(REQUIREMENT): Check every line of the entries for "massage", and copy the lines that hold it.

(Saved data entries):
%%
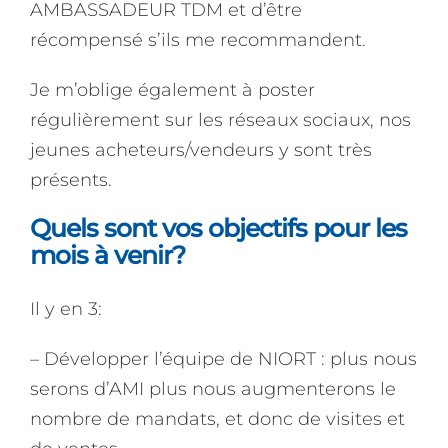
AMBASSADEUR TDM et d’être
récompensé s’ils me recommandent.
Je m’oblige également à poster
régulièrement sur les réseaux sociaux, nos
jeunes acheteurs/vendeurs y sont très
présents.
Quels sont vos objectifs pour les
mois à venir?
Il y en 3:
– Développer l’équipe de NIORT : plus nous
serons d’AMI plus nous augmenterons le
nombre de mandats, et donc de visites et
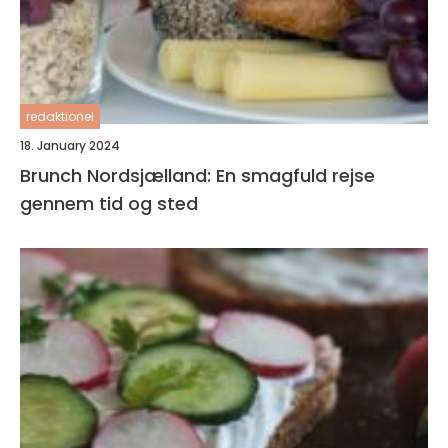
redaktionel
18. January 2024
Brunch Nordsjælland: En smagfuld rejse
gennem tid og sted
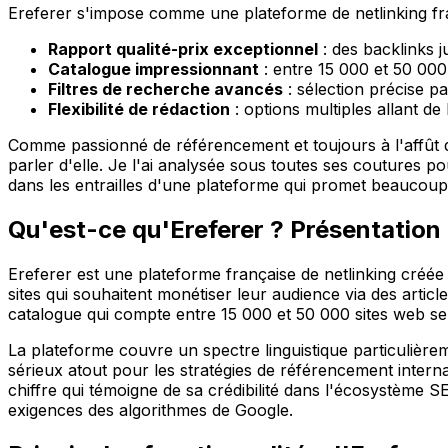
Ereferer s'impose comme une plateforme de netlinking fran
Rapport qualité-prix exceptionnel
: des backlinks j
Catalogue impressionnant
: entre 15 000 et 50 000 
Filtres de recherche avancés
: sélection précise p
Flexibilité de rédaction
: options multiples allant de
Comme passionné de référencement et toujours à l'affût des 
parler d'elle. Je l'ai analysée sous toutes ses coutures p
dans les entrailles d'une plateforme qui promet beaucoup
Qu'est-ce qu'Ereferer ? Présentation
Ereferer est une plateforme française de netlinking créée
sites qui souhaitent monétiser leur audience via des artic
catalogue qui compte entre 15 000 et 50 000 sites web se
La plateforme couvre un spectre linguistique particulièreme
sérieux atout pour les stratégies de référencement inter
chiffre qui témoigne de sa crédibilité dans l'écosystème
exigences des algorithmes de Google.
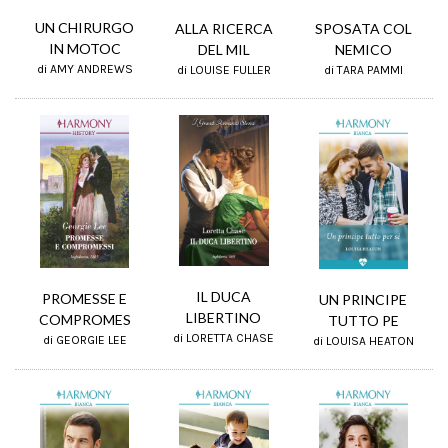
UN CHIRURGO
ALLA RICERCA
SPOSATA COL
IN MOTOC
DEL MIL
NEMICO
di AMY ANDREWS
di LOUISE FULLER
di TARA PAMMI
IL DUCA
PROMESSE E
UN PRINCIPE
LIBERTINO
COMPROMES
TUTTO PE
di LORETTA CHASE
di GEORGIE LEE
di LOUISA HEATON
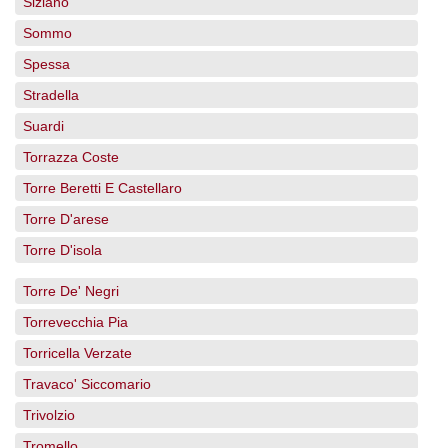
Siziano
Sommo
Spessa
Stradella
Suardi
Torrazza Coste
Torre Beretti E Castellaro
Torre D'arese
Torre D'isola
Torre De' Negri
Torrevecchia Pia
Torricella Verzate
Travaco' Siccomario
Trivolzio
Tromello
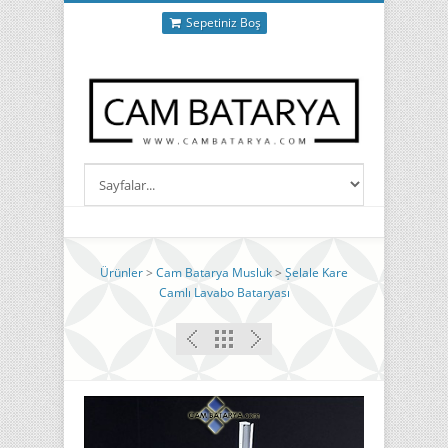
Sepetiniz Boş
Ürünler
>
Cam Batarya Musluk
>
Şelale Kare
Camlı Lavabo Bataryası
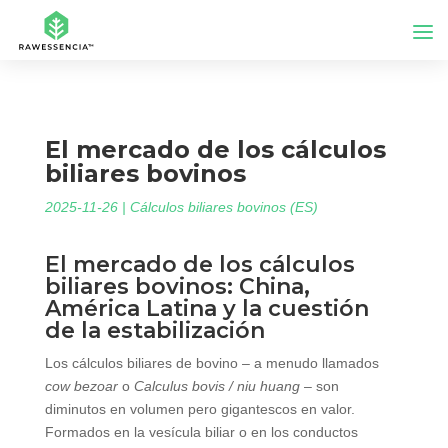
El mercado de los cálculos
biliares bovinos
2025-11-26
|
Cálculos biliares bovinos (ES)
El mercado de los cálculos
biliares bovinos: China,
América Latina y la cuestión
de la estabilización
Los cálculos biliares de bovino – a menudo llamados
cow bezoar
o
Calculus bovis / niu huang
– son
diminutos en volumen pero gigantescos en valor.
Formados en la vesícula biliar o en los conductos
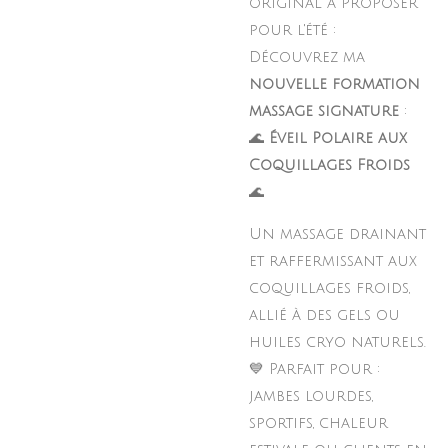
original à proposer
pour l'été :
Découvrez ma
nouvelle formation
massage signature
:
🌊
Éveil Polaire aux
Coquillages Froids
🌊
Un massage drainant
et raffermissant aux
coquillages froids,
allié à des gels ou
huiles cryo naturels.
💙 Parfait pour :
jambes lourdes,
sportifs, chaleur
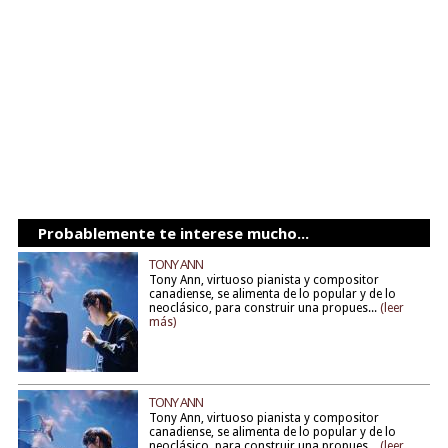
Probablemente te interese mucho...
TONY ANN
Tony Ann, virtuoso pianista y compositor
canadiense, se alimenta de lo popular y de lo
neoclásico, para construir una propues...
(leer
más)
TONY ANN
Tony Ann, virtuoso pianista y compositor
canadiense, se alimenta de lo popular y de lo
neoclásico, para construir una propues...
(leer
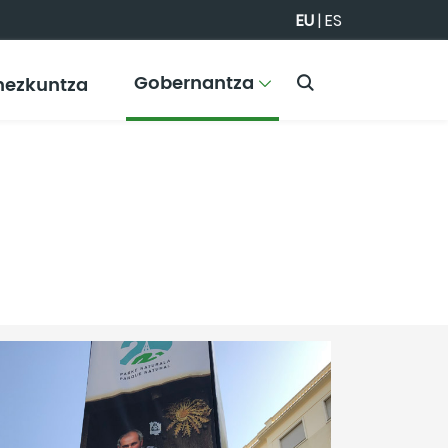
EU
|
ES
Gobernantza
hezkuntza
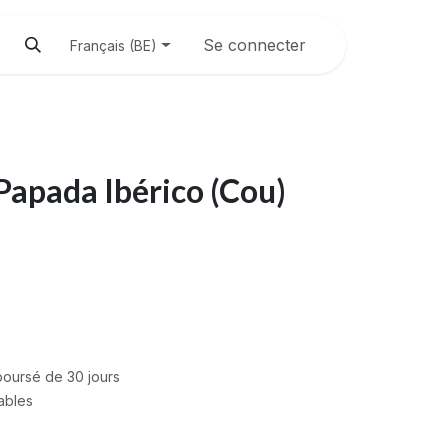
Se connecter
Français (BE)
Papada Ibérico (Cou)
mboursé de 30 jours
rables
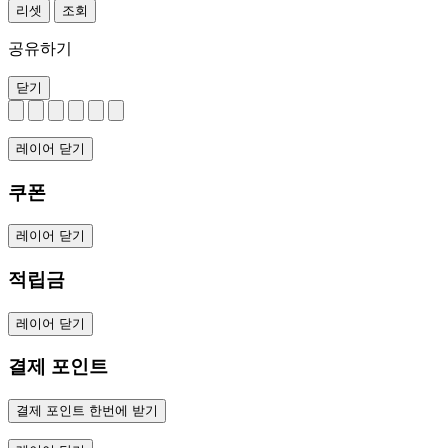
리셋
조회
공유하기
닫기
레이어 닫기
쿠폰
레이어 닫기
적립금
레이어 닫기
결제 포인트
결제 포인트 한번에 받기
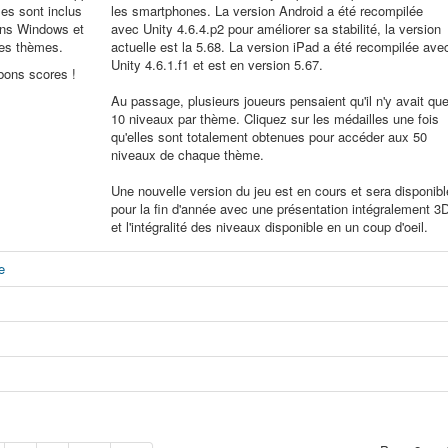
mes sont inclus
les smartphones. La version Android a été recompilée
ions Windows et
avec Unity 4.6.4.p2 pour améliorer sa stabilité, la version
les thèmes.
actuelle est la 5.68. La version iPad a été recompilée ave
Unity 4.6.1.f1 et est en version 5.67.
bons scores !
Au passage, plusieurs joueurs pensaient qu'il n'y avait qu
10 niveaux par thème. Cliquez sur les médailles une fois
qu'elles sont totalement obtenues pour accéder aux 50
niveaux de chaque thème.
Une nouvelle version du jeu est en cours et sera disponibl
pour la fin d'année avec une présentation intégralement 3
et l'intégralité des niveaux disponible en un coup d'oeil.
e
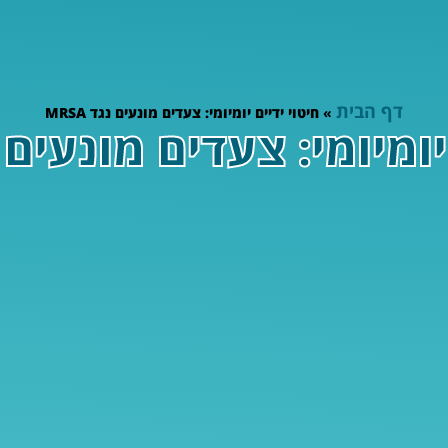
דף הבית
»
חיטוי ידיים יומיומי: צעדים מונעים נגד MRSA
ומיומי: צעדים מונעים נגד 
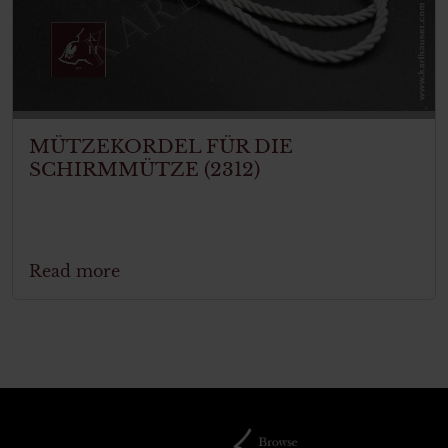
MÜTZEKORDEL FÜR DIE
SCHIRMMÜTZE (2312)
Read more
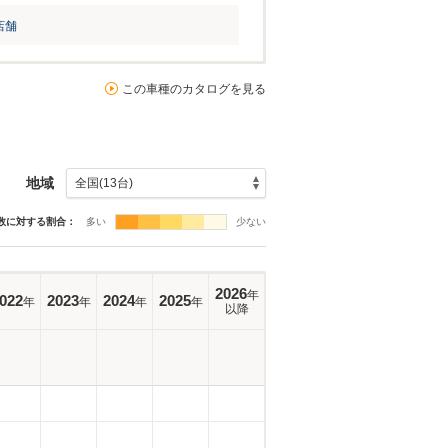
店舗
この車種のカタログを見る
地域
数に対する割合：
多い
少ない
2026
年
022
2023
2024
2025
年
年
年
年
以降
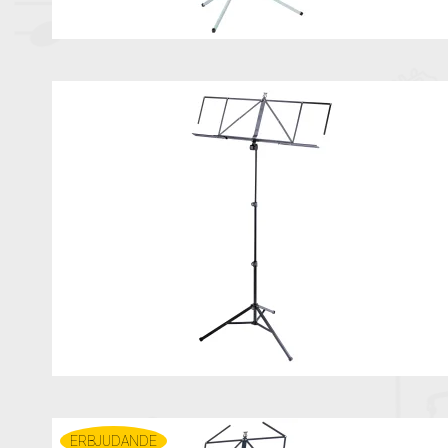
ERBJUDANDE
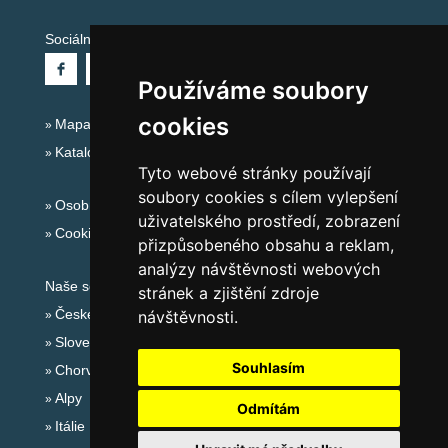
Sociální sítě:
Používáme soubory
cookies
Mapa serveru Alpy - Rakousko
Katalog ubytování
Tyto webové stránky používají
soubory cookies s cílem vylepšení
Osobní údaje
uživatelského prostředí, zobrazení
Cookies
přizpůsobeného obsahu a reklam,
analýzy návštěvnosti webových
Naše servery:
stránek a zjištění zdroje
České hory
návštěvnosti.
Slovenské hory
Souhlasím
Chorvatsko
Alpy
Odmítám
Itálie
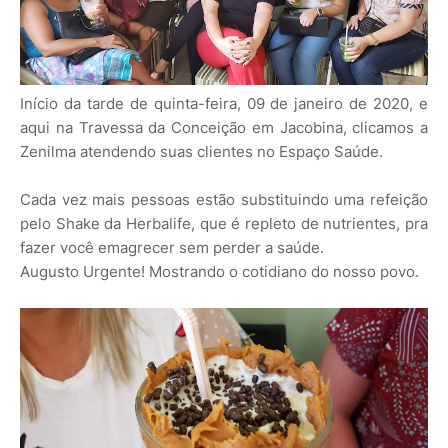
Início da tarde de quinta-feira, 09 de janeiro de 2020, e
aqui na Travessa da Conceição em Jacobina, clicamos a
Zenilma atendendo suas clientes no Espaço Saúde.
Cada vez mais pessoas estão substituindo uma refeição
pelo Shake da Herbalife, que é repleto de nutrientes, pra
fazer você emagrecer sem perder a saúde.
Augusto Urgente! Mostrando o cotidiano do nosso povo.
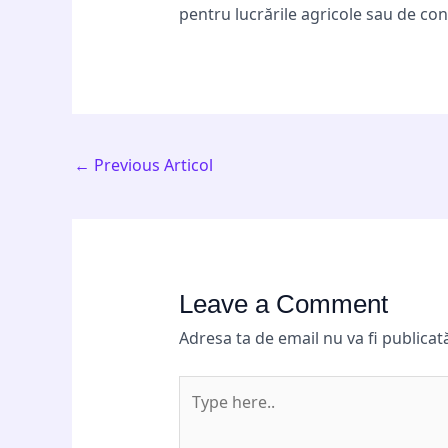
pentru lucrările agricole sau de cons
←
Previous Articol
Leave a Comment
Adresa ta de email nu va fi publicat
Type
here..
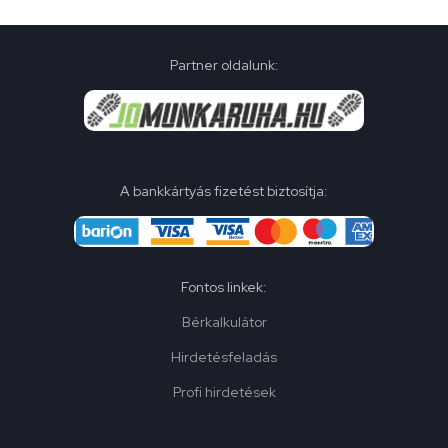
Partner oldalunk:
A bankkártyás fizetést biztosítja:
Fontos linkek:
Bérkalkulátor
Hirdetésfeladás
Profi hirdetések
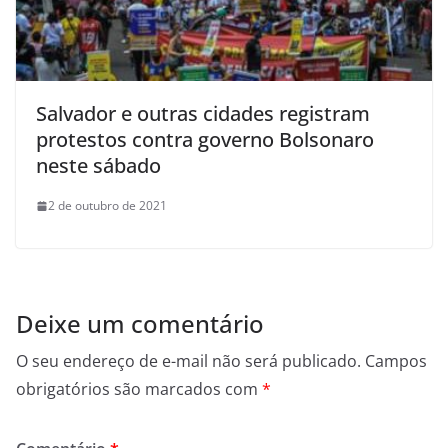
Salvador e outras cidades registram
protestos contra governo Bolsonaro
neste sábado
2 de outubro de 2021
Deixe um comentário
O seu endereço de e-mail não será publicado.
Campos
obrigatórios são marcados com
*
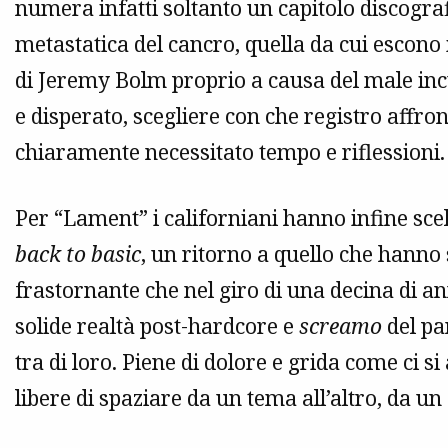
numera infatti soltanto un capitolo discograf
metastatica del cancro, quella da cui escono
di Jeremy Bolm proprio a causa del male incu
e disperato, scegliere con che registro affro
chiaramente necessitato tempo e riflessioni.
Per “Lament” i californiani hanno infine s
back to basic
, un ritorno a quello che hanno
frastornante che nel giro di una decina di an
solide realtà post-hardcore e
screamo
del pa
tra di loro. Piene di dolore e grida come ci 
libere di spaziare da un tema all’altro, da un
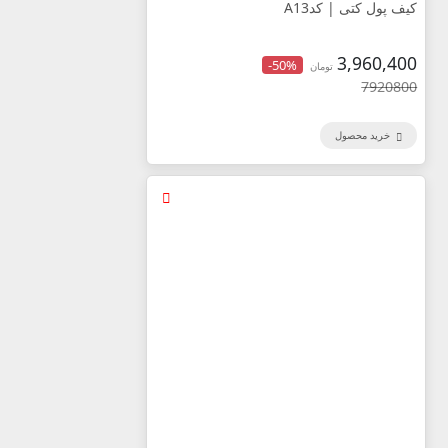
کیف پول کتی | کدA13
3,960,400
-50%
تومان
7920800
خرید محصول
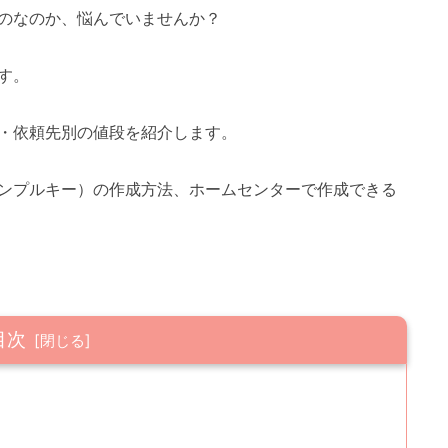
のなのか、悩んでいませんか？
す。
・依頼先別の値段を紹介します。
ンプルキー）の作成方法、ホームセンターで作成できる
目次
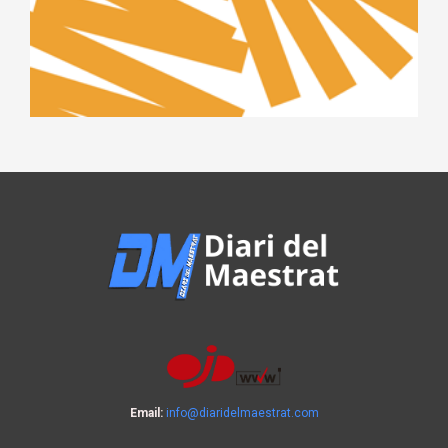
Email:
info@diaridelmaestrat.com
Copyright 2026 Todos los derechos reservados ©2026 | Diseñado y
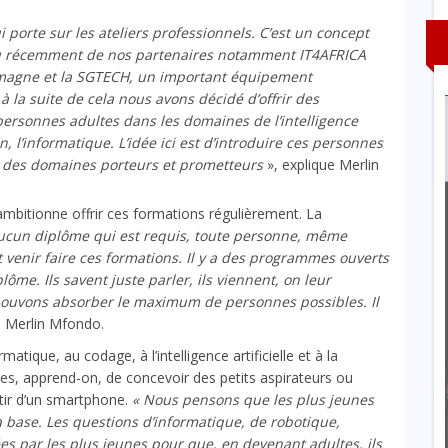
porte sur les ateliers professionnels. C’est un concept
u récemment de nos partenaires notamment IT4AFRICA
emagne et la SGTECH, un important équipement
à la suite de cela nous avons décidé d’offrir des
 personnes adultes dans les domaines de
l’intelligence
l’informatique. L’idée ici est d’introduire ces personnes
t des domaines porteurs et prometteurs
», explique Merlin
ambitionne offrir ces formations régulièrement. La
 aucun diplôme qui est requis, toute personne, même
t venir faire ces formations. Il y a des programmes ouverts
ôme. Ils savent juste parler, ils viennent, on leur
ouvons absorber le maximum de personnes possibles. Il
e Merlin Mfondo.
rmatique, au codage, à l’intelligence artificielle et à la
bles, apprend-on, de concevoir des petits aspirateurs ou
tir d’un smartphone.
« Nous pensons que les plus jeunes
 la base. Les questions d’informatique, de robotique,
ées par les plus jeunes pour que, en devenant adultes, ils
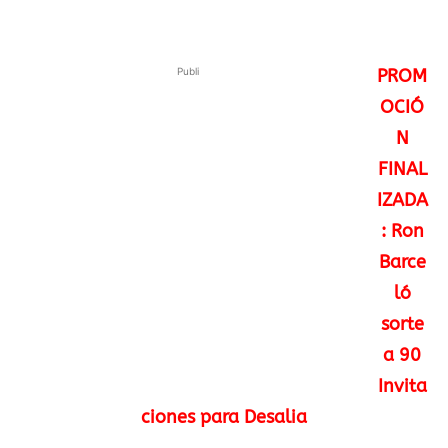
Publi
PROM
OCIÓ
N
FINAL
IZADA
: Ron
Barce
ló
sorte
a 90
Invita
ciones para Desalia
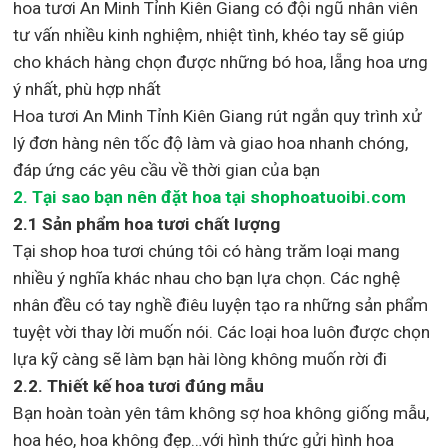
hoa tươi An Minh Tỉnh Kiên Giang
có đội ngũ nhân viên
tư vấn nhiều kinh nghiệm, nhiệt tình, khéo tay sẽ giúp
cho khách hàng chọn được những bó hoa, lẵng hoa ưng
ý nhất, phù hợp nh
ất
Hoa tươi An Minh Tỉnh Kiên Giang rút ngắn quy trình xử
lý đơn hàng nên tốc độ làm và giao hoa nhanh chóng,
đáp ứng các yêu cầu về thời gian của bạn
2. Tại sao bạn nên đặt hoa tại shophoatuoibi.com
2.1 Sản phẩm hoa tươi chất lượng
Tại shop hoa tươi chúng tôi có hàng trăm loại mang
nhiều ý nghĩa khác nhau cho bạn lựa chọn. Các nghệ
nhân đều có tay nghề điêu luyện tạo ra những sản phẩm
tuyệt vời thay lời muốn nói. Các loại hoa luôn được chọn
lựa kỹ càng sẽ làm bạn hài lòng không muốn rời đi
2.2. Thiết kế hoa tươi đúng mẫu
Bạn hoàn toàn yên tâm không sợ hoa không giống mẫu,
hoa héo, hoa không đẹp…với hình thức gửi hình hoa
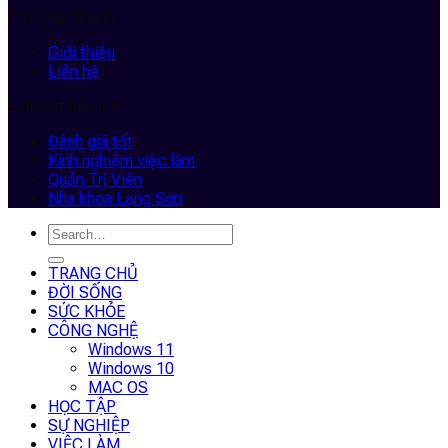
Trợ Giúp Nhanh
Giới thiệu
Liên hệ
Liên kết hữu ích
Đánh giá tốt
Kinh nghiệm việc làm
Quản Trị Viên
Nha khoa Lạng Sơn
TRANG CHỦ
ĐỜI SỐNG
SỨC KHỎE
CÔNG NGHỆ
Windows 11
Windows 10
MAC OS
HỌC TẬP
SỰ NGHIỆP
VIỆC LÀM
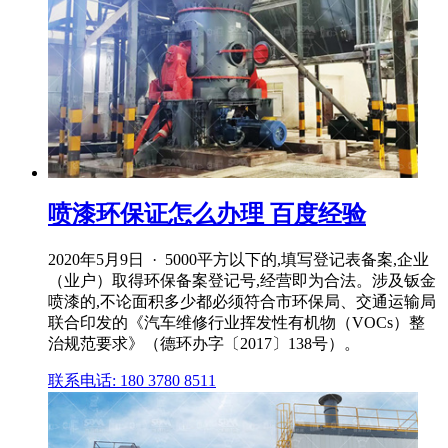
喷漆环保证怎么办理 百度经验
2020年5月9日 · 5000平方以下的,填写登记表备案,企业
（业户）取得环保备案登记号,经营即为合法。涉及钣金
喷漆的,不论面积多少都必须符合市环保局、交通运输局
联合印发的《汽车维修行业挥发性有机物（VOCs）整
治规范要求》（德环办字〔2017〕138号）。
联系电话: 180 3780 8511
%%
(WRITTEN ANSWER):
massage signature
Un massage drainant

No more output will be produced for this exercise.